Urine test is the most commonly used sample for illicit drugs. It detects the use of drugs within the last few days and as such is evidence of recent use; but a positive test does not necessarily means that the individual’s performance was impaired at the time of the test. And abstention from use for 3 days will often produce a negative test result.
The use of saliva (oral fluid) is ideal in such cases, when drugs are present in oral fluid samples, they actually reflect the use of drugs in the last 24 hours and so are very relevant in assessing impairment.
Pre-employment drug tests for job applicants
For some industries it is important to have the assurance that a job applicant is not a regular user of drugs.

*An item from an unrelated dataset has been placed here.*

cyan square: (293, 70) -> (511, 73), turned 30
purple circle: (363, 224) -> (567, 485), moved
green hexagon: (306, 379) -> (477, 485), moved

In these cases testing a 3-centimetre head hair sample covering a period of three months is ideal because the candidate will have to abstain from drugs for 3 months for the test to be negative.
Most industries, however, still require a negative urine drug screen test as a condition for employment. This can only provide a 3 to 5 day window of detection at maximum and if the candidate is pre-warned of the test, the candidate can abstain before the test, making the test useless.

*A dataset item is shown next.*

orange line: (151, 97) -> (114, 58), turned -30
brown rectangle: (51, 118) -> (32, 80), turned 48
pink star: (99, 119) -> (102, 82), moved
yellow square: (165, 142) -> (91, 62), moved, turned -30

Sometimes organisations choose urine tests because it is perceived that a hair test is expensive. However, this perception is inaccurate, for a sample of hair covering a period of approximately three months is equivalent to 20 urine tests in the length of coverage it provides.
Moreover, if the result of the test is important to the employer, there are clear advantages to using a test that will give clear results of drug use over an extended period rather than a test that will not detect drug use if the candidate abstains for a few days before the test.
The use of drug testing in the Workplace requires a clear, written policy that is discussed and agreed with all employees before testing starts. One of the main questions you will face is “what will you do when people test positive?” This process not only needs to be written up in your company policies and procedures, but also discussed in terms of succession planning if a person was to leave their role as a result.
Nowadays the use of the three biological samples, urine, saliva and hair, is widely accepted for the detection and monitoring of drug use. They are complementary and each sample type has different advantages depending on the purpose of the test. There is not a best sample for drug analysis, just the ideal sample for a particular purpose.